This has created a situation where ornamental trees can spread across Missouri’s wilderness.
“You have a pretty, plated row of them in someone’s yard, and then you look across the field and there are thousands of them in big thickets,” Behnken said. “That’s why it’s becoming such a big issue.”
One such field of invasive trees is tucked away on SEMO’s campus.
Hundreds of Callery pears have taken root in an undeveloped field between the ShowMe Center and the Charles Hudson Greenhouse.
Agriculture professor and Cape Girardeau Tree Board vice-chairman Sven Svenson teaches at the greenhouse and advocates for the removal of Callery pears.
The field, which was once a parking lot, used to be maintained. Svenson said due to manpower constraints, mowing the area became a low priority. This created perfect conditions for the invader.
“Its seeds are very aggressive, and the tree is adaptable to any kind of condition, so wherever the seed gets dropped, in a year or two, there’s a plant,” Svenson said.
The seeds are spread by birds, which aid in the proliferation of the plant.
Although the trees provide a food source to various bird species, they are among the only native wildlife that can take advantage of the tree.
“If this non-native species is there and it makes more and more of itself, then the only thing that can survive, in terms of wildlife, are things that eat that plant. Everything else that needed a different plant is gone,” Svensen said. “It only supports three or four things, when it should be supporting 60, 80, 120 things.”

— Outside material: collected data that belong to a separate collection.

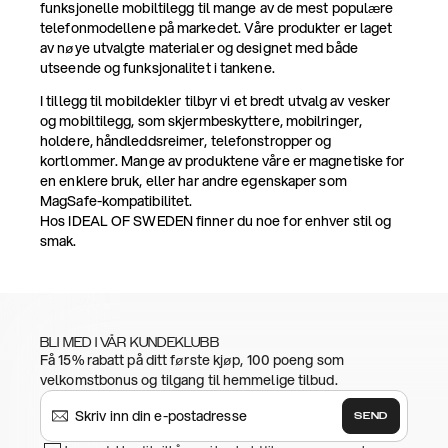
funksjonelle mobiltilegg til mange av de mest populære
telefonmodellene på markedet. Våre produkter er laget
av nøye utvalgte materialer og designet med både
utseende og funksjonalitet i tankene.
I tillegg til mobildekler tilbyr vi et bredt utvalg av vesker
og mobiltilegg, som skjermbeskyttere, mobilringer,
holdere, håndleddsreimer, telefonstropper og
kortlommer. Mange av produktene våre er magnetiske for
en enklere bruk, eller har andre egenskaper som
MagSafe-kompatibilitet.
Hos IDEAL OF SWEDEN finner du noe for enhver stil og
smak.
BLI MED I VÅR KUNDEKLUBB
Få 15% rabatt på ditt første kjøp, 100 poeng som
velkomstbonus og tilgang til hemmelige tilbud.
SEND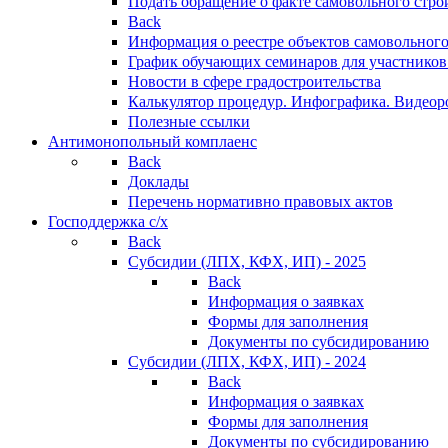
Подать обращение о факте самовольного стро
Back
Информация о реестре объектов самовольного
График обучающих семинаров для участников
Новости в сфере градостроительства
Калькулятор процедур. Инфографика. Видеор
Полезные ссылки
Антимонопольный комплаенс
Back
Доклады
Перечень нормативно правовых актов
Господдержка с/х
Back
Субсидии (ЛПХ, КФХ, ИП) - 2025
Back
Информация о заявках
Формы для заполнения
Документы по субсидированию
Субсидии (ЛПХ, КФХ, ИП) - 2024
Back
Информация о заявках
Формы для заполнения
Документы по субсидированию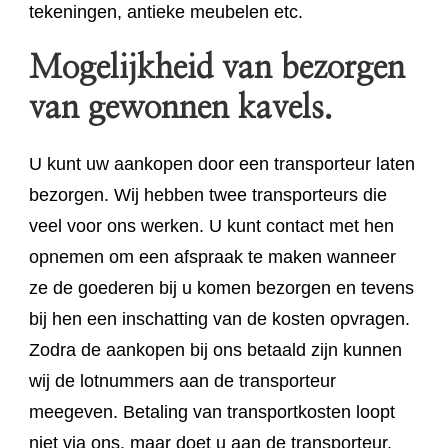
tekeningen, antieke meubelen etc.
Mogelijkheid van bezorgen
van gewonnen kavels.
U kunt uw aankopen door een transporteur laten
bezorgen. Wij hebben twee transporteurs die
veel voor ons werken. U kunt contact met hen
opnemen om een afspraak te maken wanneer
ze de goederen bij u komen bezorgen en tevens
bij hen een inschatting van de kosten opvragen.
Zodra de aankopen bij ons betaald zijn kunnen
wij de lotnummers aan de transporteur
meegeven. Betaling van transportkosten loopt
niet via ons, maar doet u aan de transporteur.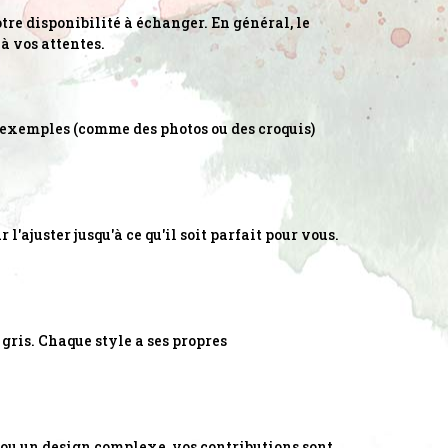
re disponibilité à échanger. En général, le
à vos attentes.
des exemples (comme des photos ou des croquis)
l'ajuster jusqu'à ce qu'il soit parfait pour vous.
 gris. Chaque style a ses propres
 ou un design complexe, vos contributions sont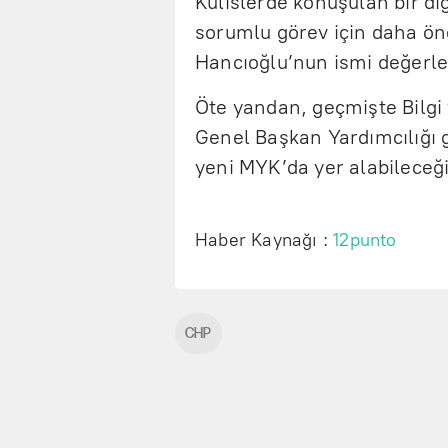
Kulislerde konuşulan bir di
sorumlu görev için daha ön
Hancıoğlu’nun ismi değerlen
Öte yandan, geçmişte Bilgi 
Genel Başkan Yardımcılığı g
yeni MYK’da yer alabileceği 
Haber Kaynağı :
12punto
CHP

When native animals are confined to fewer available native plants, the damage to the environment is accelerated. Fewer native trees reach adulthood while the invasive species continues to expand without threats from predators.
The result is a monoculture, where one species dominates an environment. This is the disaster the MDC wants to prevent, Behnken said.
According to Svenson, the buyback program is effective for removing the tree as a landscape feature but less useful in a widely infested area.
While the MDC can reimburse up to 90% of the costs associated with the removal of the hundreds of Callery pear trees on SEMO’s campus, they do not provide the labor, Behnken said.
Redistributing labor from current projects is the largest barrier to removing the trees from SEMO’s campus. Not only would a large workforce be needed to cut and treat the stems initially, but the process would have to be repeated for several years until all of the seeds that have taken root are destroyed, Svenson said.
“Those seeds may stay dormant for 10 to 20 years. So you’ve got a generation of people that have to keep an eye on that space to keep the exotics out,” Svenson said. “Who’s going to pay for that? Who’s going to volunteer to do that for 20 years?”
Svenson advocated for new technologies that could make the process easier and less labor intensive.
One such technology is the use of drones to find and eliminate saplings before they become large enough to require human intervention.
Solitude Lake Management is a Missouri company that specifically designs drones for the elimination of invasive plants.